Halo, Sobat JO!
Setelah sekian banyak artikel mengenai kepenulisan, Mimin juga ingin nih, membagikan tentang cara
mempromosikan karya. Buat apa kita punya karya tanpa penikmat? Apa arti
tulisan tanpa pembaca? Bagai taman tak berbunga, sih, kalau kata lagu Pujangga.
Maka dari itu kita harus pandai mencari penikmat karya kita.
Untuk kalian yang
menerbitkan di penerbitan indie jelas benar-benar harus bisa mempromosikan
karya, karena ia hampir benar-benar melakukan semua proses sendiri. Nah,
berbeda dengan mereka yang menerbitkan karyanya di penerbit konvensional atau
penerbit mayor.

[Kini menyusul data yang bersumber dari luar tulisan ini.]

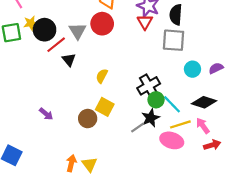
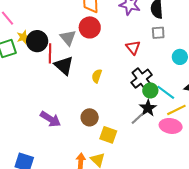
red triangle: (145, 22) -> (133, 48), moved
gray square: (173, 40) -> (158, 33), size x0.6
red line: (56, 45) -> (50, 53), turned -42
black triangle: (69, 60) -> (64, 66), size x1.5
yellow square: (105, 107) -> (108, 135), moved
purple arrow: (46, 114) -> (50, 119), size x1.5

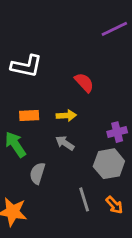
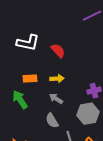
red semicircle: (84, 83) -> (58, 51), moved
gray semicircle: (37, 173) -> (52, 121), moved, turned -49

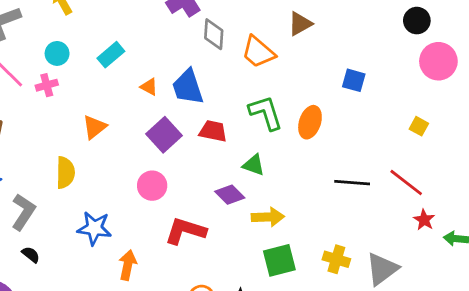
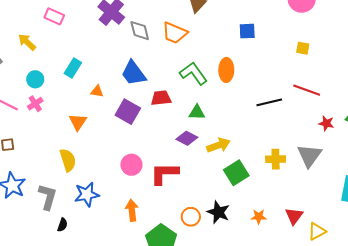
orange triangle: (149, 87) -> (97, 91), moved
pink circle: (152, 186) -> (131, 165), moved
red star: (424, 220) -> (326, 123), moved
blue star: (94, 228) -> (87, 194), moved
black semicircle: (31, 255) -> (62, 225), turned 88

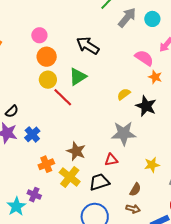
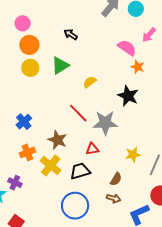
black arrow: (88, 46) -> (71, 34), size x0.6
yellow semicircle: (124, 94) -> (90, 82), moved
red line: (63, 97) -> (78, 113), moved
blue cross: (32, 134) -> (24, 122), moved

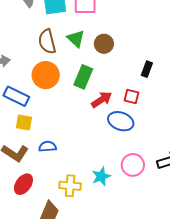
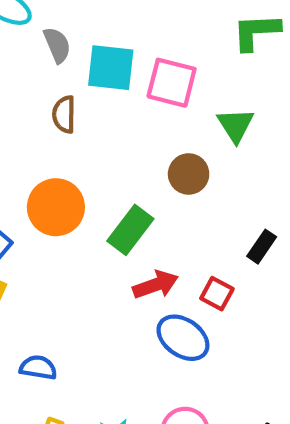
green triangle: (76, 39) -> (236, 125), moved
brown semicircle: (47, 42) -> (64, 114), moved, size x0.7
blue semicircle: (47, 146) -> (38, 367), moved

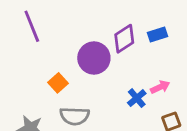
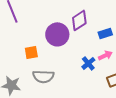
blue rectangle: (157, 35) -> (105, 33), moved
orange square: (58, 83) -> (31, 52), turned 32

Para penulis seperti ini terkadang
hanya bergantung pada penerbit untuk mempromosikan karya. Hal ini tidak jarang menjadi masalah. Padahal, mereka seharusnya
juga ikut mempromosikan karya. Beberapa mungkin merasa malas untuk
melakukannya, atau ada beberapa alasan lain yang menjadikan mereka tidak
melakukan promosi ini. Alhasil, bisa jadi penjualan buku penulis tersebut tidak seindah yang ia bayangkan. :'(
Kali ini Mimin akan
memberikan beberapa tips untuk kalian dalam mempromosikan karya kalian sendiri.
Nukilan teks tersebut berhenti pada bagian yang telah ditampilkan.